What is needed:
In the entries that follow, which lines hold the string "AFFICHER"? List them.

Dataset content:
----
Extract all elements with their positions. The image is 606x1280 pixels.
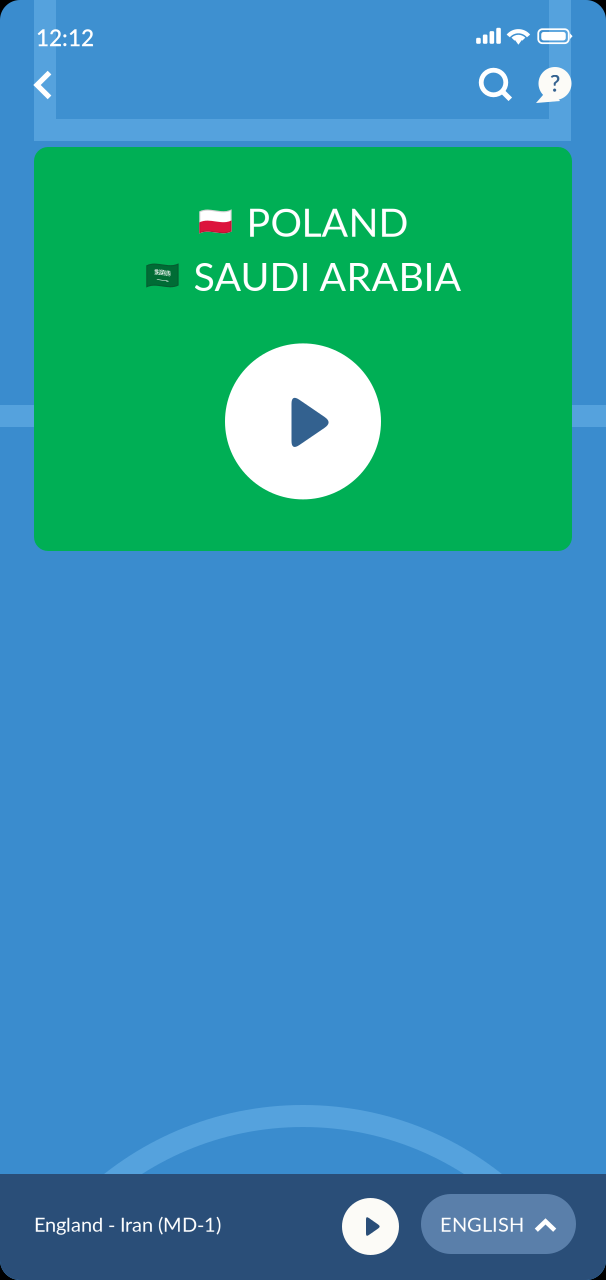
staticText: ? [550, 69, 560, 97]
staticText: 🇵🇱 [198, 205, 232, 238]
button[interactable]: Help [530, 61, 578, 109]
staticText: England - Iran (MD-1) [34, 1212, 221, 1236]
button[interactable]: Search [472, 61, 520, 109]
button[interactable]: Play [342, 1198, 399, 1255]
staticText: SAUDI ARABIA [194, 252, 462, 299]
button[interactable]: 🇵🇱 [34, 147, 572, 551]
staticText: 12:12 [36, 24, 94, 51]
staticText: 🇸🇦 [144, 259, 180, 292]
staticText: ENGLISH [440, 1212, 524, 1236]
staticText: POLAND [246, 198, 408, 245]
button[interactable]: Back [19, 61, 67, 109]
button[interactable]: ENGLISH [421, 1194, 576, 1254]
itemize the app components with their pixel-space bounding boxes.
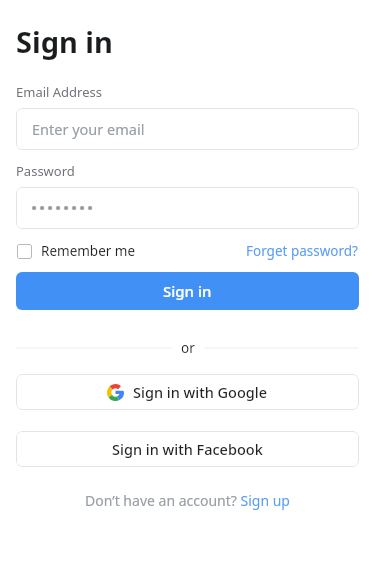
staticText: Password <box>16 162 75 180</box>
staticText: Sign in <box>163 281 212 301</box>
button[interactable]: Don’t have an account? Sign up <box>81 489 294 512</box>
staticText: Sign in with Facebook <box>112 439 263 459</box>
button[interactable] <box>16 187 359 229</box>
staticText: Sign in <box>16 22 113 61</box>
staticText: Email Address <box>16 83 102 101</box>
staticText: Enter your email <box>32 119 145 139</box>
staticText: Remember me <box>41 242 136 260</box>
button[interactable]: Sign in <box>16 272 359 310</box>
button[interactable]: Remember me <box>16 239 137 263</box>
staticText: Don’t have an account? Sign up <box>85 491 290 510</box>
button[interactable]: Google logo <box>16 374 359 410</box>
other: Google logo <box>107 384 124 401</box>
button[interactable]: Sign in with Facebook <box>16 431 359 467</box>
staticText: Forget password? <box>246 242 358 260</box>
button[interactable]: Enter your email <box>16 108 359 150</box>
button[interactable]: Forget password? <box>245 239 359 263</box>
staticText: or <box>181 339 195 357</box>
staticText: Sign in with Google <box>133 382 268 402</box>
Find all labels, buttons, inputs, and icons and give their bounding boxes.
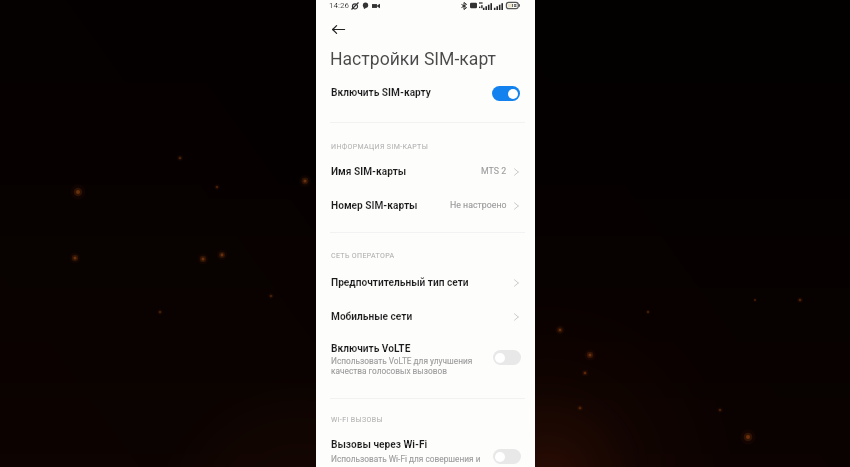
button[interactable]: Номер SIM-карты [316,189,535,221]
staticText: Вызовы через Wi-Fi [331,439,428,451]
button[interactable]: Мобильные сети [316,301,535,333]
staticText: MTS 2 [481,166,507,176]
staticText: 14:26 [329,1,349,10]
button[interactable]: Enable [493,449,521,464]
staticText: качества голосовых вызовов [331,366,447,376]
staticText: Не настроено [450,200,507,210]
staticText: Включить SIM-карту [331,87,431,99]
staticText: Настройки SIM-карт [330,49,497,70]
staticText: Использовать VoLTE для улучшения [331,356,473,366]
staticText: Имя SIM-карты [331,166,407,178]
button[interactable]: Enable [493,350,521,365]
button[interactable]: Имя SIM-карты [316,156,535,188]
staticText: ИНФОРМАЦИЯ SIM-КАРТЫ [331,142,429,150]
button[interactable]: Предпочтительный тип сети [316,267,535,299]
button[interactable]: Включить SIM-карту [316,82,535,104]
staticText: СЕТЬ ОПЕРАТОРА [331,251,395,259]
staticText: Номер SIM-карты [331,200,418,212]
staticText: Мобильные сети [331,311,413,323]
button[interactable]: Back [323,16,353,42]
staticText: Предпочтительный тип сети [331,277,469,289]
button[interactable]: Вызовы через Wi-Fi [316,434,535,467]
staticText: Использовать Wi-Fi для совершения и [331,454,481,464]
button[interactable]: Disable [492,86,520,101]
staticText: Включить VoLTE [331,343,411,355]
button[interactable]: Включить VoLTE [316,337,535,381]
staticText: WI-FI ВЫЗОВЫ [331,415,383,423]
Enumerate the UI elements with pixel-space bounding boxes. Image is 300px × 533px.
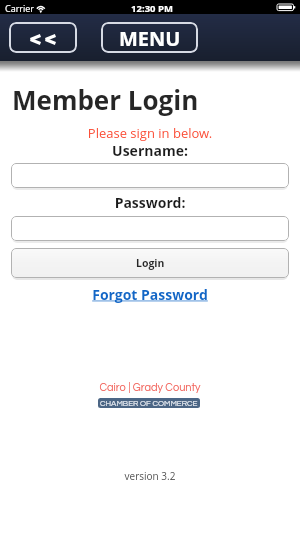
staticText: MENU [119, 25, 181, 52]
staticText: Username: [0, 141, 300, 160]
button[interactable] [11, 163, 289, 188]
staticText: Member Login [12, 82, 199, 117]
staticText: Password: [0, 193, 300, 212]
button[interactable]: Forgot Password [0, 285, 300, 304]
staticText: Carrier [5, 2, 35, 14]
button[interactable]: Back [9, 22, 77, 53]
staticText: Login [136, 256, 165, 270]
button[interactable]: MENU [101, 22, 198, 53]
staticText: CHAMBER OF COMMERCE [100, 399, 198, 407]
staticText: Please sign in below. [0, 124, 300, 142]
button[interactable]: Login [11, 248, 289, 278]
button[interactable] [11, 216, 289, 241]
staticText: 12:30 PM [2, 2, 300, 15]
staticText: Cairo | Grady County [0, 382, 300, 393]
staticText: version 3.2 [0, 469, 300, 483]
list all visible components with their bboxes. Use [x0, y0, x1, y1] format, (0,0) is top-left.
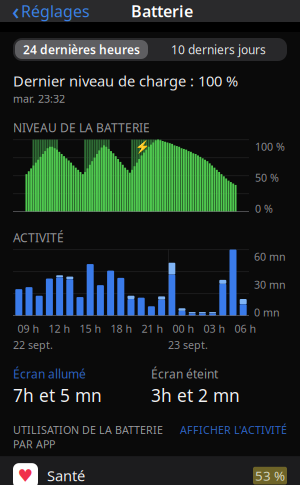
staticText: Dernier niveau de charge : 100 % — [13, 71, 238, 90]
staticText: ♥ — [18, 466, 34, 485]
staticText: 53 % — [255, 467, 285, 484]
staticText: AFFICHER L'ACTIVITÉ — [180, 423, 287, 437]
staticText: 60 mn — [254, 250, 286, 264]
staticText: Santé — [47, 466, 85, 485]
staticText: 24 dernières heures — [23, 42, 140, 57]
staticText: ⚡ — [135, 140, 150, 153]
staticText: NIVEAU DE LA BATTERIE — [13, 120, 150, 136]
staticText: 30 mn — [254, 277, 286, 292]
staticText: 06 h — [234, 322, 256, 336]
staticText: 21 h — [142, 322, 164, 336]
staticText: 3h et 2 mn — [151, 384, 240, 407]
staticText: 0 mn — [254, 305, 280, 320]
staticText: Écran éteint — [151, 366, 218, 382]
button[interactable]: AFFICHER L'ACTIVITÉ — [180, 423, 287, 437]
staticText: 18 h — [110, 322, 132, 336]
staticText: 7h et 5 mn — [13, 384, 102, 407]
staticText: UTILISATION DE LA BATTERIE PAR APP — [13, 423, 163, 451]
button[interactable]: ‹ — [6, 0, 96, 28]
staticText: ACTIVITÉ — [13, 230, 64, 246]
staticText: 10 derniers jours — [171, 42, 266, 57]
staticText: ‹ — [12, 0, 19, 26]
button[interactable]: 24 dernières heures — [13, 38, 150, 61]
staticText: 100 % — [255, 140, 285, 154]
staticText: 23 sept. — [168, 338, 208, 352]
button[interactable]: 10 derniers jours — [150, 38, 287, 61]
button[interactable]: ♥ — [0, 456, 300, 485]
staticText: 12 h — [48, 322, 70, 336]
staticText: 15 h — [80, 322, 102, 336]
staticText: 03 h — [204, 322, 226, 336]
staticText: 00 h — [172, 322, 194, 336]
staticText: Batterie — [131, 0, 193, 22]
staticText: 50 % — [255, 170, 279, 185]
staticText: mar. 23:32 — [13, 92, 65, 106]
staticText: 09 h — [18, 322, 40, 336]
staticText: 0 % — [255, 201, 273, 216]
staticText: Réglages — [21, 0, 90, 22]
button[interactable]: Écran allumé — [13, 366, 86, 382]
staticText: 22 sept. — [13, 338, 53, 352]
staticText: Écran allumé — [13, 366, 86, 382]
----
Answer to the exercise:
staticText: AFFICHER L'ACTIVITÉ — [180, 423, 287, 437]
button[interactable]: AFFICHER L'ACTIVITÉ — [180, 423, 287, 437]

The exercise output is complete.